▸ **What you are asked to do**: Could you restate the entries word for word, without the images?
*** Opening Material to process ***
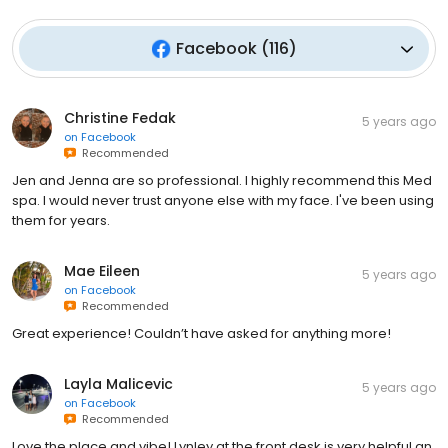
Facebook
(
116
)
Christine Fedak
5 years ago
on
Facebook
Recommended
Jen and Jenna are so professional. I highly recommend this Med
spa. I would never trust anyone else with my face. I've been using
them for years.
Mae Eileen
5 years ago
on
Facebook
Recommended
Great experience! Couldn’t have asked for anything more!
Layla Malicevic
5 years ago
on
Facebook
Recommended
Love the place and vibe! Lynley at the front desk is very helpful an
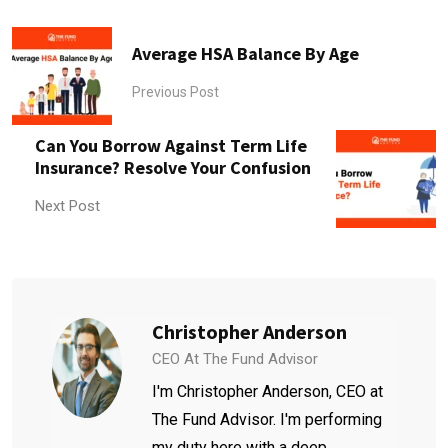
Average HSA Balance By Age
Previous Post
Can You Borrow Against Term Life
Insurance? Resolve Your Confusion
Next Post
Christopher Anderson
CEO At The Fund Advisor
I'm Christopher Anderson, CEO at
The Fund Advisor. I'm performing
my duty here with a deep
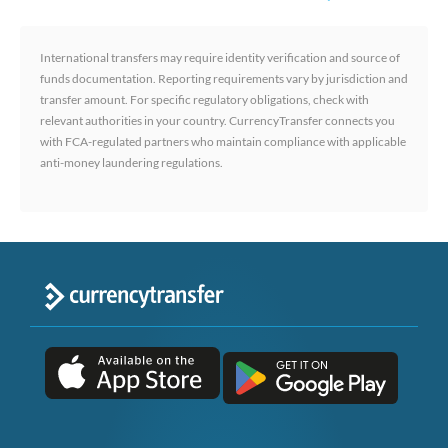
International transfers may require identity verification and source of
funds documentation. Reporting requirements vary by jurisdiction and
transfer amount. For specific regulatory obligations, check with
relevant authorities in your country. CurrencyTransfer connects you
with FCA-regulated partners who maintain compliance with applicable
anti-money laundering regulations.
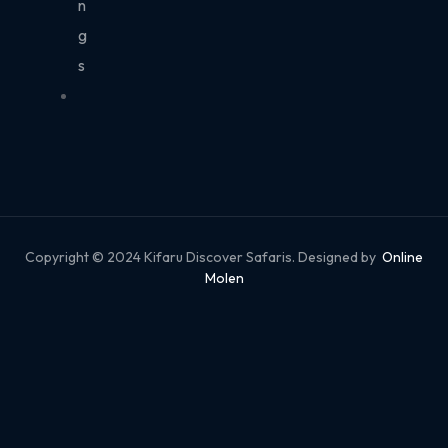
n
g
s
Copyright © 2024 Kifaru Discover Safaris. Designed by
Online
Molen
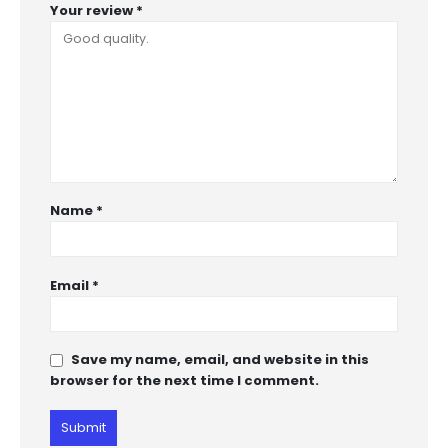
Your review
*
Name
*
Email
*
Save my name, email, and website in this
browser for the next time I comment.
*** Closing Material to process ***
▸ **Reply**:
Facebook
(
116
)
Christine Fedak
5 years ago
on
Facebook
Recommended
Jen and Jenna are so professional. I highly recommend this Med
spa. I would never trust anyone else with my face. I've been using
them for years.
Mae Eileen
5 years ago
on
Facebook
Recommended
Great experience! Couldn’t have asked for anything more!
Layla Malicevic
5 years ago
on
Facebook
Recommended
Love the place and vibe! Lynley at the front desk is very helpful an
Average HSA Balance By Age
Previous Post
Can You Borrow Against Term Life
Insurance? Resolve Your Confusion
Next Post
Christopher Anderson
CEO At The Fund Advisor
I'm Christopher Anderson, CEO at
The Fund Advisor. I'm performing
my duty here with a deep
International transfers may require identity verification and source of
funds documentation. Reporting requirements vary by jurisdiction and
transfer amount. For specific regulatory obligations, check with
relevant authorities in your country. CurrencyTransfer connects you
with FCA-regulated partners who maintain compliance with applicable
anti-money laundering regulations.
n
g
s
Copyright © 2024 Kifaru Discover Safaris. Designed by
Online
Molen
Your review
*
Name
*
Email
*
Save my name, email, and website in this
browser for the next time I comment.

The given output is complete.